A soft jobs report Friday could seal the case for Federal Reserve Chairman Jerome Powell to cut again on Oct. 30. And speculation is heating up that Bank of Japan Governor Haruhiko Kuroda will need to push his key rate deeper into negative territory -- if for no other reason but to avoid an untimely strengthening of the yen. As for incoming European Central Bank President Christine Lagarde, the prospect of a no-deal Brexit may add to reasons to ease more.
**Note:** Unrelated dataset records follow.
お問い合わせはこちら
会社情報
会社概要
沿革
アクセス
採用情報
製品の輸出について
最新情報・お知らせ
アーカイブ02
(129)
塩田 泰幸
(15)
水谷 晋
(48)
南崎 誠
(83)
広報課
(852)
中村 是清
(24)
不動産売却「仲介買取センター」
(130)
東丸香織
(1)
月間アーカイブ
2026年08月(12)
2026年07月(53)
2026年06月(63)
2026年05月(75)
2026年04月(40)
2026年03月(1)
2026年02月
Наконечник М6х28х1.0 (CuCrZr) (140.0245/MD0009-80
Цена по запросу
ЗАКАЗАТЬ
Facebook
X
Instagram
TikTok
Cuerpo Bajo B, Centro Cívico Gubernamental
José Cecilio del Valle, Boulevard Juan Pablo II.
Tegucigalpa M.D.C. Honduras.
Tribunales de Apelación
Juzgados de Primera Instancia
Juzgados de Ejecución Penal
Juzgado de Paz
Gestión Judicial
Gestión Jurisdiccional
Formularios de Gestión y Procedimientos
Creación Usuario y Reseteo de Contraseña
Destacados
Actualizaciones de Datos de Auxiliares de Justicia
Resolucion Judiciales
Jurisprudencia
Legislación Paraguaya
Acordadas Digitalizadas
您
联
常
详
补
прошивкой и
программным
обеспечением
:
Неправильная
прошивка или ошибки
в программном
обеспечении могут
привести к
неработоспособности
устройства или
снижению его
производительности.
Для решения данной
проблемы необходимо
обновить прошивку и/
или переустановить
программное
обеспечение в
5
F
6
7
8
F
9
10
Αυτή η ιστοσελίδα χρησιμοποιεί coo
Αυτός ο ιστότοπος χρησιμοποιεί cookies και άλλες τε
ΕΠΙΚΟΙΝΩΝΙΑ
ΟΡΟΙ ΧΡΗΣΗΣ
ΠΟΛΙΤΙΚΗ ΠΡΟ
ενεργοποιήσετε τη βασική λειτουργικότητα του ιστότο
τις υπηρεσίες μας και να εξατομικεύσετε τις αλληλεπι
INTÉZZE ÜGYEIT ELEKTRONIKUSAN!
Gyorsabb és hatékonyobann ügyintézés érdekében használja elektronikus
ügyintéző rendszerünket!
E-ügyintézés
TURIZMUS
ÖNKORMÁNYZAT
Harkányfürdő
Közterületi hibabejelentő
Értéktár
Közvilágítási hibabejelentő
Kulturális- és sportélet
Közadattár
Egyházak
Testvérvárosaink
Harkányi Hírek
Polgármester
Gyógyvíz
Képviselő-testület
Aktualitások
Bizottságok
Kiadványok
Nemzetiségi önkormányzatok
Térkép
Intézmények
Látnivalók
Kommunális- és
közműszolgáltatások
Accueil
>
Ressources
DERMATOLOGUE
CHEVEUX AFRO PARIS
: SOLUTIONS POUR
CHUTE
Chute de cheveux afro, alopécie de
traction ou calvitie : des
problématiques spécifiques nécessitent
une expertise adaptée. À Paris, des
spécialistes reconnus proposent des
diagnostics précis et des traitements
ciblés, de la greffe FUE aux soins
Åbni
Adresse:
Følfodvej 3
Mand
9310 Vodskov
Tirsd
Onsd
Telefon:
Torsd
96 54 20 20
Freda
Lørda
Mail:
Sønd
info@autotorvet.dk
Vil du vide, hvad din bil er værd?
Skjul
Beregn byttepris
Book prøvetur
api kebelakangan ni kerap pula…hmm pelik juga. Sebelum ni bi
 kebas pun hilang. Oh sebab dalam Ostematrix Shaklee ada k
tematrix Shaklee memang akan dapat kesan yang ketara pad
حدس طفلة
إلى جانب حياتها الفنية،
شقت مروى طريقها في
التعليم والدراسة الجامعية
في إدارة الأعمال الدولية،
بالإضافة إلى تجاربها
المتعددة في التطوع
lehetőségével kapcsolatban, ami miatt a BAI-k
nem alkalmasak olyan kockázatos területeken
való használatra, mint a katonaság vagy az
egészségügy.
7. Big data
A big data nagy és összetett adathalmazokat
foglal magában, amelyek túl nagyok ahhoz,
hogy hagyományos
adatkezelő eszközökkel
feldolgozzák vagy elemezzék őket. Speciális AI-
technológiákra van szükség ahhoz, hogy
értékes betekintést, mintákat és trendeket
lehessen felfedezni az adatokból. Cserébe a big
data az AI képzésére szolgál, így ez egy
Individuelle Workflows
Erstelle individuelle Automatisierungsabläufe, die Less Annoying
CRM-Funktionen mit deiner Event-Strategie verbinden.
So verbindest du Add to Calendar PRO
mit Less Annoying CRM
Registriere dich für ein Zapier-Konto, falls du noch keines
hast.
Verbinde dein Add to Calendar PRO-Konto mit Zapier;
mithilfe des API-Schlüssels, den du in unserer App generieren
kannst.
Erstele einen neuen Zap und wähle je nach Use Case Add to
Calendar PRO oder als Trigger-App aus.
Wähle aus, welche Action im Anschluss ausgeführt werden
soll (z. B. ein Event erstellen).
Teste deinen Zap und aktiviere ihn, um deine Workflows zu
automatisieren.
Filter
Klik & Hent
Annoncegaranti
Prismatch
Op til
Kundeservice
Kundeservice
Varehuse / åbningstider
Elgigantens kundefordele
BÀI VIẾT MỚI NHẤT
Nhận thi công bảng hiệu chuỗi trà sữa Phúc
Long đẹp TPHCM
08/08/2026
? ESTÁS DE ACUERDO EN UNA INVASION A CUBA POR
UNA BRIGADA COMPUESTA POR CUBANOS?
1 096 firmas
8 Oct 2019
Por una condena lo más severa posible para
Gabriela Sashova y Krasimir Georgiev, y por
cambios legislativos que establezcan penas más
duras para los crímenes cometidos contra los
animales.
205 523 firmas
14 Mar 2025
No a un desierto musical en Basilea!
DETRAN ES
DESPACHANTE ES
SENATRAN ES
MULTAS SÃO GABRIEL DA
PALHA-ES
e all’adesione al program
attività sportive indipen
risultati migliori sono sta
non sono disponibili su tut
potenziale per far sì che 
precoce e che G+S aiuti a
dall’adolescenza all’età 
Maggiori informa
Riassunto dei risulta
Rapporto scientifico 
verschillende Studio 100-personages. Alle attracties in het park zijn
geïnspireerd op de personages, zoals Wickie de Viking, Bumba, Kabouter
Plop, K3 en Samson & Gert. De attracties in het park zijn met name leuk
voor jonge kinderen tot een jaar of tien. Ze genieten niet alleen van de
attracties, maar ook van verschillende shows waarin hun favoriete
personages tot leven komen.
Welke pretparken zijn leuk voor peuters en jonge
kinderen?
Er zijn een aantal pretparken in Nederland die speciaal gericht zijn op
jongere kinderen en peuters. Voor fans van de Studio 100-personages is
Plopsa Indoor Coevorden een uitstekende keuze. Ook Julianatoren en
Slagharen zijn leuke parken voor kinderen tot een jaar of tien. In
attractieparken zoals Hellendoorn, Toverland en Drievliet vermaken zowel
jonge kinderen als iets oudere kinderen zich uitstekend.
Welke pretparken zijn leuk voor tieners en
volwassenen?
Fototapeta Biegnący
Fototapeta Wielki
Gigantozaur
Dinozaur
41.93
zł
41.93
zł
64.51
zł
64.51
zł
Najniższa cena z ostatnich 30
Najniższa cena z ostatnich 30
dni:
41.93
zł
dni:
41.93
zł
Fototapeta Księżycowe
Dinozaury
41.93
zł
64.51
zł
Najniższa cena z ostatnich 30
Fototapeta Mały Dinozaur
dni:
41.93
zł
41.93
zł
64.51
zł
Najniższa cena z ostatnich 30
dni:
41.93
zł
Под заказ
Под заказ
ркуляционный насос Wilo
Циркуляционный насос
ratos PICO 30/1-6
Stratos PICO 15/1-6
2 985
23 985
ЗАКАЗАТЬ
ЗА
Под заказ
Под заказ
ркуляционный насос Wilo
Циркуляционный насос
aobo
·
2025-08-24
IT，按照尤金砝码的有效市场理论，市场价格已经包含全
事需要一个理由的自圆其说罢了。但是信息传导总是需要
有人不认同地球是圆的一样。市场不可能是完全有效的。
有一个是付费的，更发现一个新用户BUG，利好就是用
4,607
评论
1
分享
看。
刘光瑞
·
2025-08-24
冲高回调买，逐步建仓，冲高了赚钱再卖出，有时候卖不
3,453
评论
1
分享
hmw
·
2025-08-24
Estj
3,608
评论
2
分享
‘They Did it First’ Is Central Bankers’ Alibi in Race to Bottom

With virtually all the world’s major central banks easing (China is somewhat of an exception) and pointing at each others’ shifts as reasons to act, the race to the bottom risks blunting the policy impact.

Sure, lower borrowing costs may help spur the economy if there’s enough demand for credit, and repaying existing debts becomes cheaper, freeing up cash for spending. But the currency channel -- the weakening you’d normally expect if a country was alone in cutting -- is negated.

“If everyone is easing, there is no exchange-rate channel,” Lowe himself said in June.

The spanning-the-globe easing is also driving down bond yields, running the risk of creating inflated asset values and the related stability risks that Lowe and others have been warning about.

At least the blame will fall on many shoulders if the race to the bottom ends badly.